PROMPT:
From the listing, collect all lines containing the word "with".

SUPPLIED DATA:

****************

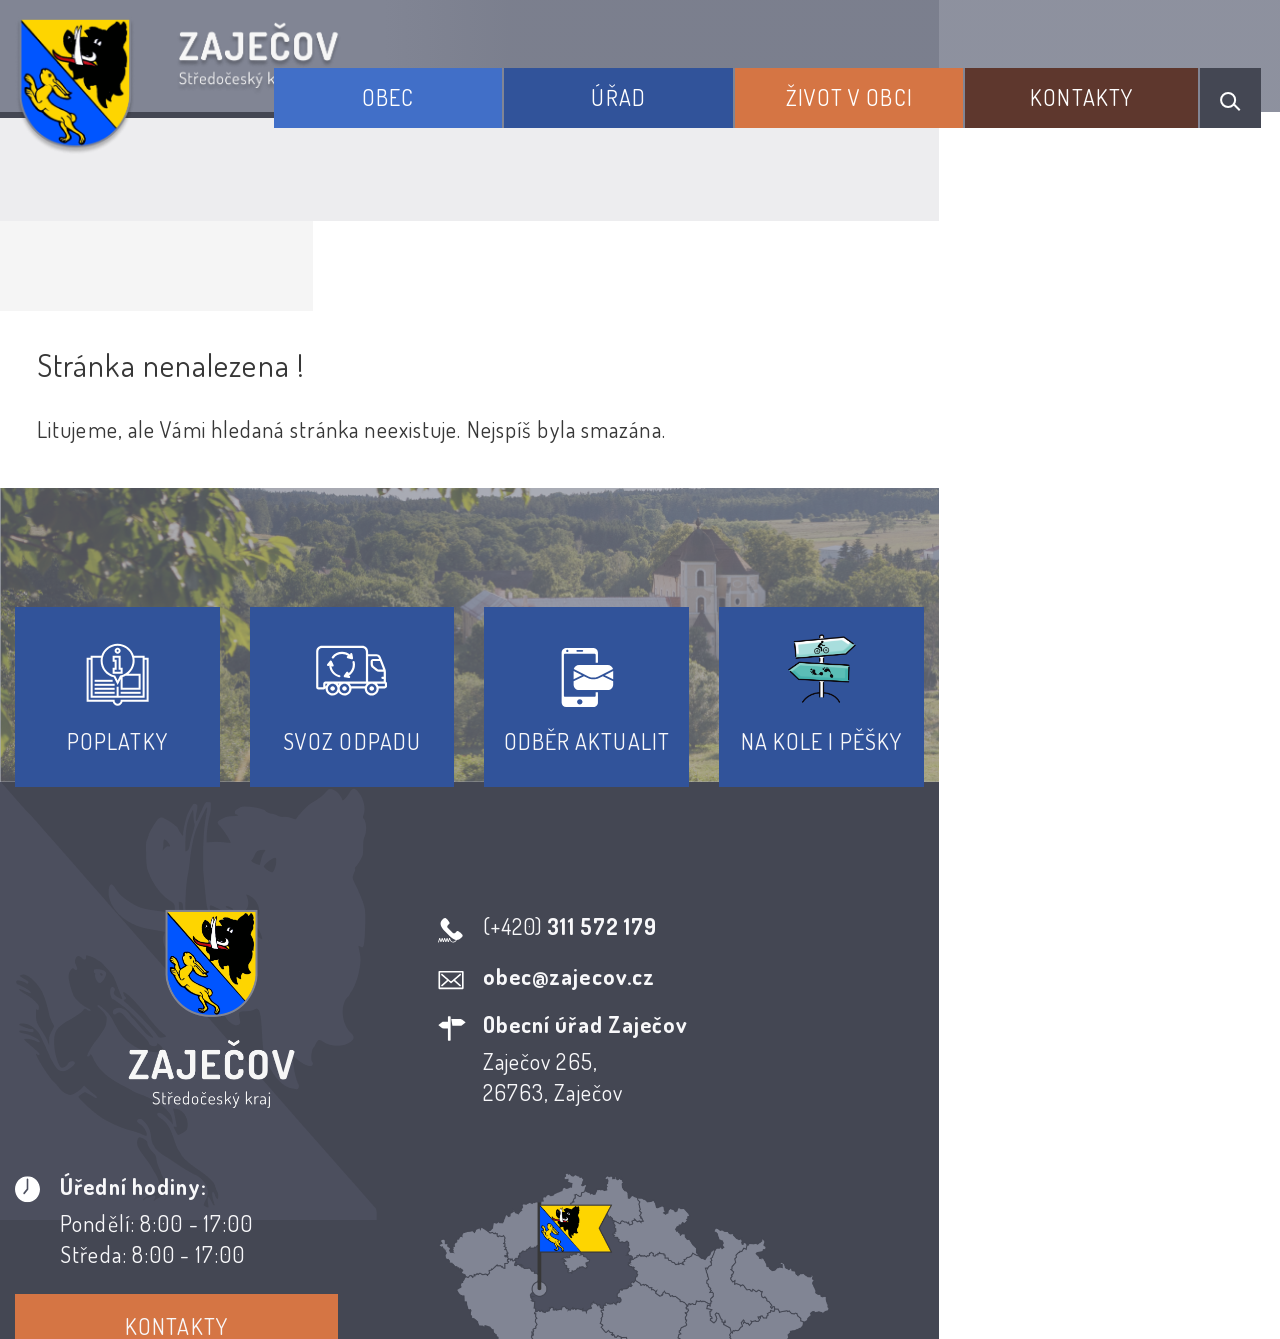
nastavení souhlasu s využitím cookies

****************

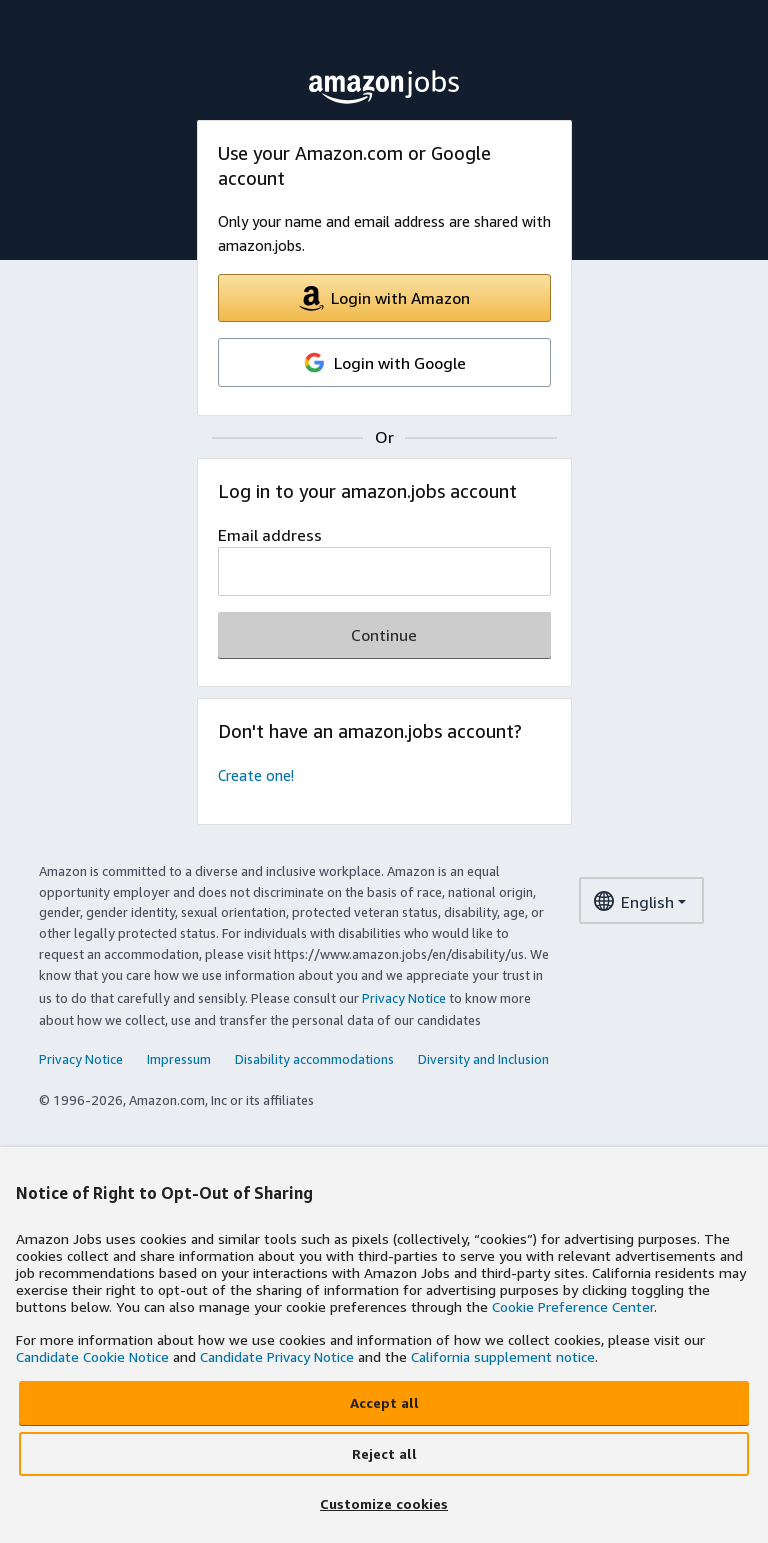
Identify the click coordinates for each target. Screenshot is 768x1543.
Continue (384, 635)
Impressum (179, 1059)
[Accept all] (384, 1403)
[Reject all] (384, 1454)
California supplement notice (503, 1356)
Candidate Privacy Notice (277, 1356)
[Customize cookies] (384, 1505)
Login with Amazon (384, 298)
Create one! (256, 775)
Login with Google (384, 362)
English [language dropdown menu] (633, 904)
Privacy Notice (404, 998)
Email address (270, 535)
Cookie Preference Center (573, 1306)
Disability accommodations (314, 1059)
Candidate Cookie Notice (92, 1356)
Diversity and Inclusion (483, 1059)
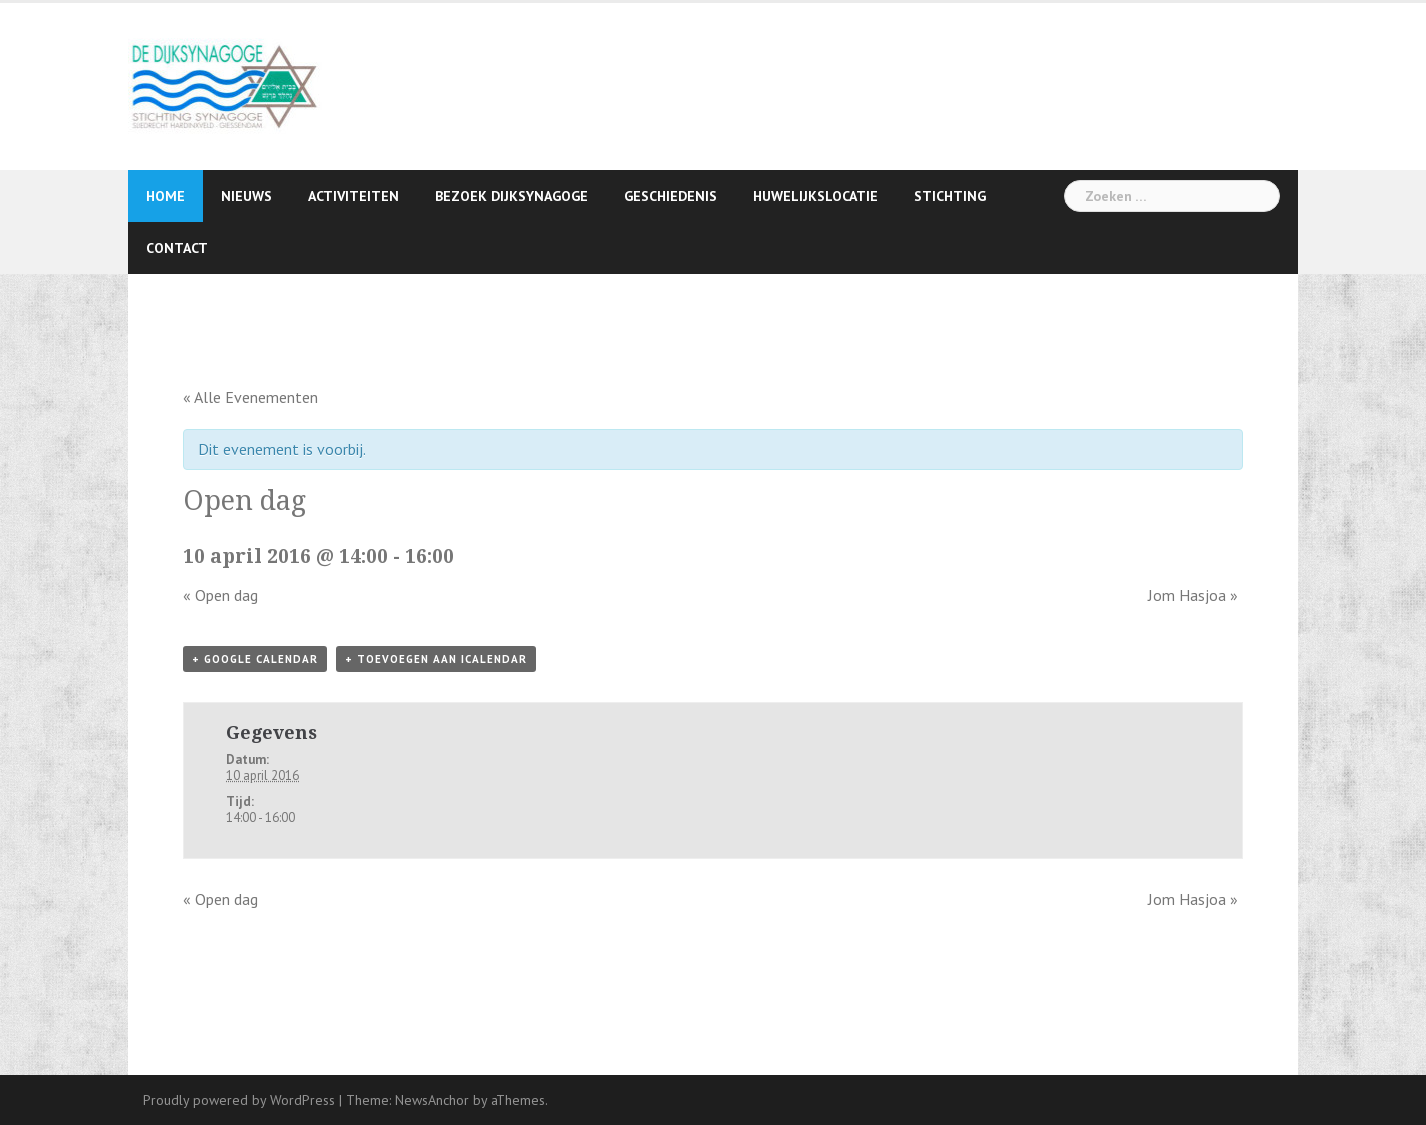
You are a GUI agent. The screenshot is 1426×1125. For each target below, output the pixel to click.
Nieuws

****************

EXERCISE RESPONSE:
Login with Amazon (384, 298)
Login with Google (384, 362)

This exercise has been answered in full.